[Page images and extracted text]
****************

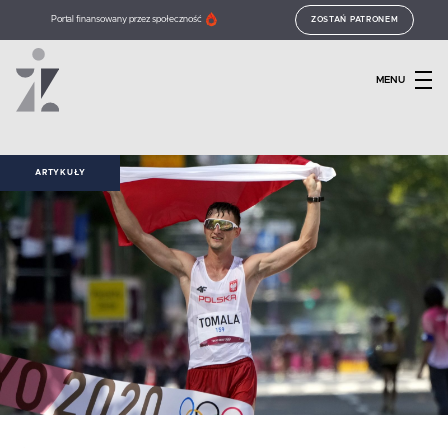
Portal finansowany przez społeczność
ZOSTAŃ PATRONEM
MENU
ARTYKUŁY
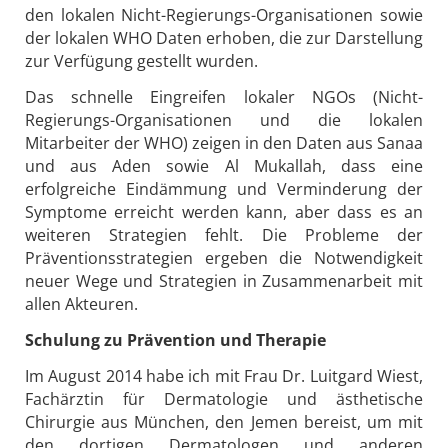
den lokalen Nicht-Regierungs-Organisationen sowie
der lokalen WHO Daten erhoben, die zur Darstellung
zur Verfügung gestellt wurden.
Das schnelle Eingreifen lokaler NGOs (Nicht-
Regierungs-Organisationen und die lokalen
Mitarbeiter der WHO) zeigen in den Daten aus Sanaa
und aus Aden sowie Al Mukallah, dass eine
erfolgreiche Eindämmung und Verminderung der
Symptome erreicht werden kann, aber dass es an
weiteren Strategien fehlt. Die Probleme der
Präventionsstrategien ergeben die Notwendigkeit
neuer Wege und Strategien in Zusammenarbeit mit
allen Akteuren.
Schulung zu Prävention und Therapie
Im August 2014 habe ich mit Frau Dr. Luitgard Wiest,
Fachärztin für Dermatologie und ästhetische
Chirurgie aus München, den Jemen bereist, um mit
den dortigen Dermatologen und anderen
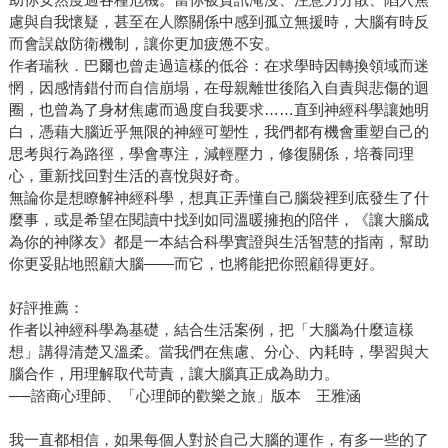
慮與自我懷疑，甚至在人際關係中感到孤立無援時，大腦有時反
而會誤啟防衛機制，讓你更加疲憊不安。
作者瑞秋．巴爾也曾走過這樣的低谷：在求學時因轉換領域而迷
惘，因感情錯付而自信崩塌，在母親離世後陷入自責與悲傷的迴
圈，也曾為了身材焦慮而過度自我要求……直到神經科學讓她明
白，憑藉大腦近乎無限的神經可塑性，我們都有機會重塑自己的
思考與行為路徑，學會專注，減輕壓力，修復關係，培養同理
心，重新找回對生活的喜悅與好奇。
無論你是想瞭解神經科學，想真正弄懂自己腦袋裡到底發生了什
麼事，或是希望在閱讀中找到如同溫暖擁抱的陪伴，《讓大腦成
為你的神隊友》都是一本結合科學實證與生活智慧的指南，幫助
你更妥貼地照顧大腦——而它，也將能把你照顧得更好。
好評推薦：
作者以神經科學為基礎，結合生活案例，把「大腦為什麼這樣
想」講得清楚又溫柔。當我們在焦慮、分心、內耗時，學習與大
腦合作，用理解取代苛責，讓大腦真正成為助力。
──諮商心理師、「心理師的歡樂之旅」版本 王雅涵
我一直都相信，如果每個人對於自己大腦的運作，有多一些的了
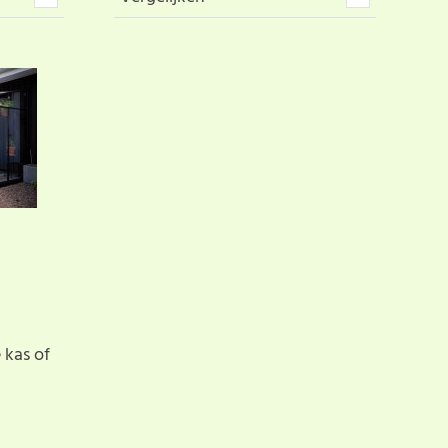
 kas of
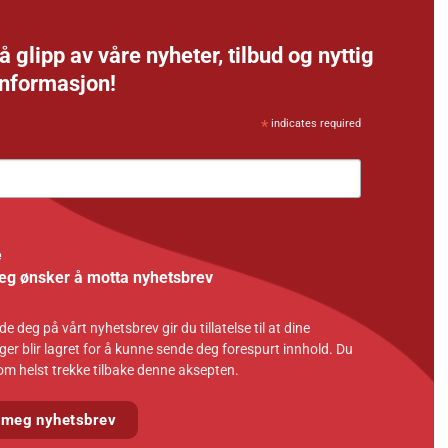
å glipp av våre nyheter, tilbud og nyttig
informasjon!
*
indicates required
e
jeg ønsker å motta nyhetsbrev
e deg på vårt nyhetsbrev gir du tillatelse til at dine
ger blir lagret for å kunne sende deg forespurt innhold. Du
om helst trekke tilbake denne aksepten.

****************

Please extract exactly, and only, the lines from the line containing "indicates required" through the last line of the records.

Response for this exercise:
indicates required
e
jeg ønsker å motta nyhetsbrev
e deg på vårt nyhetsbrev gir du tillatelse til at dine
ger blir lagret for å kunne sende deg forespurt innhold. Du
om helst trekke tilbake denne aksepten.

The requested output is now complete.